#### PROBLEM
Scan the records below and copy every line that contains the string "Россия".

=== RECORDED INFORMATION ===

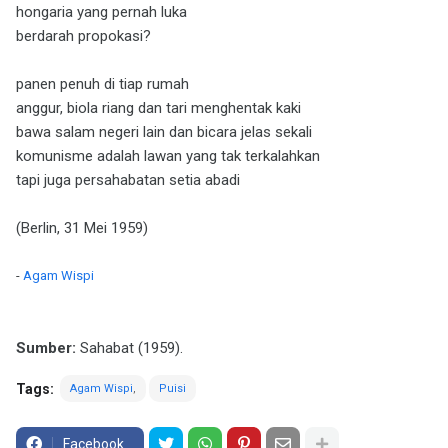
hongaria yang pernah luka
berdarah propokasi?
panen penuh di tiap rumah
anggur, biola riang dan tari menghentak kaki
bawa salam negeri lain dan bicara jelas sekali
komunisme adalah lawan yang tak terkalahkan
tapi juga persahabatan setia abadi
(Berlin, 31 Mei 1959)
-
Agam Wispi
Sumber:
Sahabat (1959).
Tags:
Agam Wispi
Puisi
Facebook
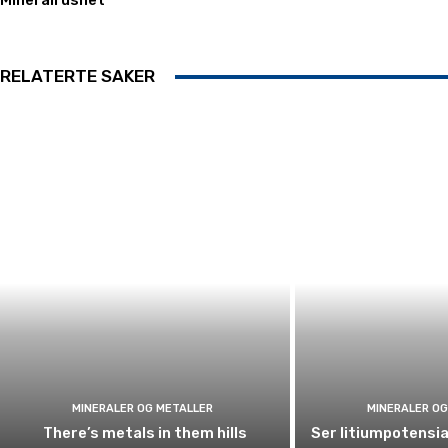
Mineralrushet
RELATERTE SAKER
MINERALER OG METALLER
MINERALER OG
There’s metals in them hills
Ser litiumpotensia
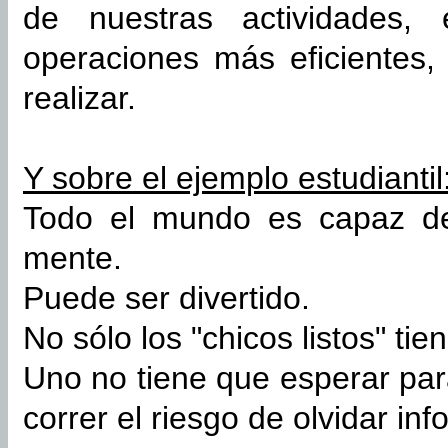
de nuestras actividades, 
operaciones más eficientes,
realizar.
Y sobre el ejemplo estudiantil
Todo el mundo es capaz de
mente.
Puede ser divertido.
No sólo los "chicos listos" tie
Uno no tiene que esperar par
correr el riesgo de olvidar in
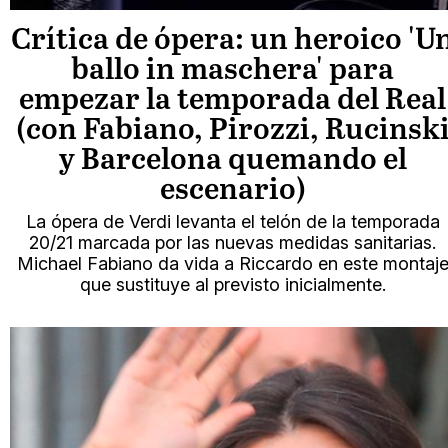
Crítica de ópera: un heroico 'U
ballo in maschera' para
empezar la temporada del Real
(con Fabiano, Pirozzi, Rucinsk
y Barcelona quemando el
escenario)
La ópera de Verdi levanta el telón de la temporada
20/21 marcada por las nuevas medidas sanitarias.
Michael Fabiano da vida a Riccardo en este montaj
que sustituye al previsto inicialmente.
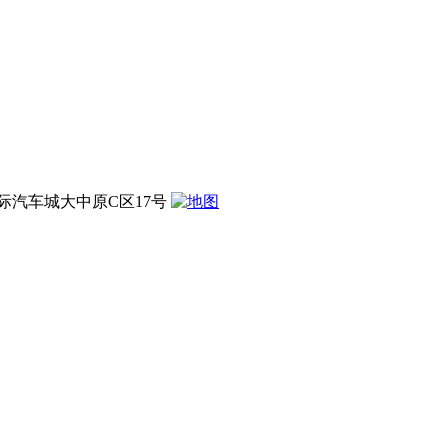
汽车城大中原C区17号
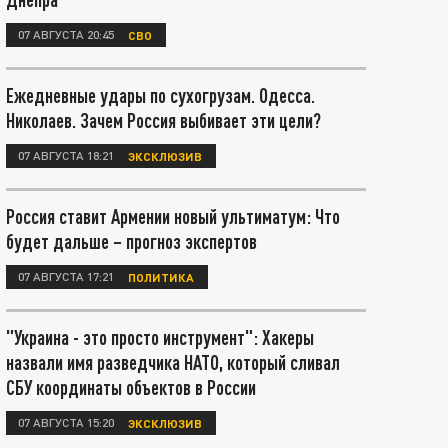
07 АВГУСТА 20:45
СВО
Ежедневные удары по сухогрузам. Одесса.
Николаев. Зачем Россия выбивает эти цели?
07 АВГУСТА 18:21
ЭКСКЛЮЗИВ
Россия ставит Армении новый ультиматум: Что
будет дальше – прогноз экспертов
07 АВГУСТА 17:21
ПОЛИТИКА
"Украина - это просто инструмент": Хакеры
назвали имя разведчика НАТО, который сливал
СБУ координаты объектов в России
07 АВГУСТА 15:20
ЭКСКЛЮЗИВ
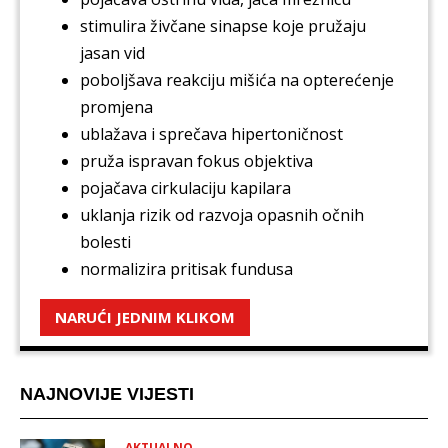
stimulira živčane sinapse koje pružaju
jasan vid
poboljšava reakciju mišića na opterećenje
promjena
ublažava i sprečava hipertoničnost
pruža ispravan fokus objektiva
pojačava cirkulaciju kapilara
uklanja rizik od razvoja opasnih očnih
bolesti
normalizira pritisak fundusa
NARUĆI JEDNIM KLIKOM
NAJNOVIJE VIJESTI
AKTUALNO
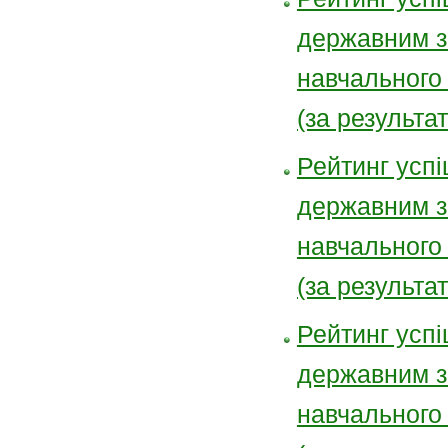
державним з
навчального
(за результа
Рейтинг успі
державним з
навчального
(за результа
Рейтинг успі
державним з
навчального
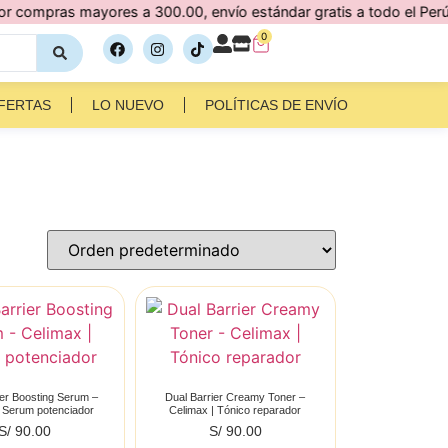
ras mayores a 300.00, envío estándar gratis a todo el Perú 🇵🇪
0
FERTAS
LO NUEVO
POLÍTICAS DE ENVÍO
ier Boosting Serum –
Dual Barrier Creamy Toner –
| Serum potenciador
Celimax | Tónico reparador
S/
90.00
S/
90.00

===

#### YOUR SOLUTION
Николаев. Зачем Россия выбивает эти цели?
Россия ставит Армении новый ультиматум: Что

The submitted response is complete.